9. Coffee chemicals may fight type 2 diabetes

Coffee and diabetes are two of the most commonly covered topics in current medical news. The latest research looks in detail at some of coffee's ingredients and their potential effects on diabetes.

The prevalence of coffee and diabetes in modern media makes a great deal of sense: almost 1 in 10 Americans are diabetic, and more than half of American adults drink coffee daily. Recent research published in the American Chemical Society's Journal of Natural Products gives us a glimpse into the potential benefits of some of coffee's natural compounds in the management of type 2 diabetes. There are more than 1,000 distinct chemical compounds in coffee, including quinic acid, 3,5-dicaffeoylquinic acid, acetylmethylcarbinol, dimethyl disulfide, putrescine, niacin, trigonelline, theophylline and our old friend and foe, caffeine.

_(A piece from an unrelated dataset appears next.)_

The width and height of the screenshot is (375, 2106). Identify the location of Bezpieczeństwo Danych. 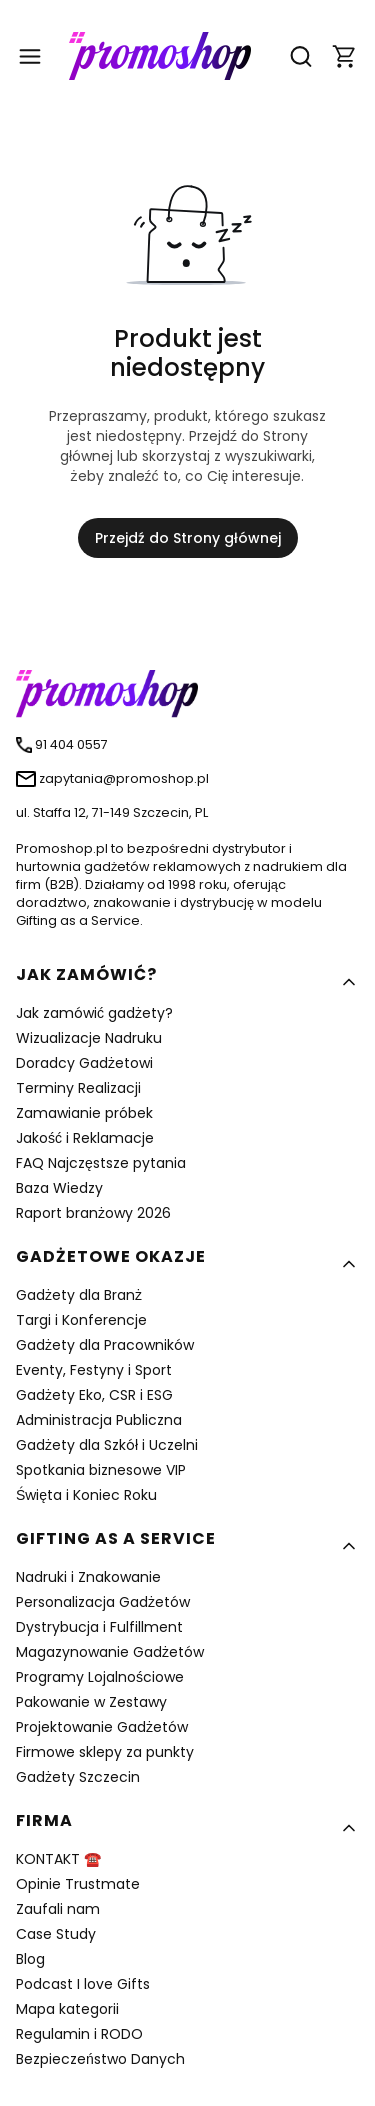 (100, 2059).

A recent review of the literature concluded that habitual coffee drinking does seem to lower the risk of type 2 diabetes. Recent research conducted by Søren Gregersen and colleagues at the Department of Endocrinology and Internal Medicine at Aarhus University Hospital noticed cafestol and caffeic acid threw out some intriguing results.

Cafestol and caffeic acid increased insulin production in the presence of glucose. Cafestol was also found to increase glucose uptake into muscle cells at a similar rate to current diabetes drugs. "This newly demonstrated dual action of cafestol suggests that cafestol may contribute to the preventive effects on type 2 diabetes in coffee drinkers."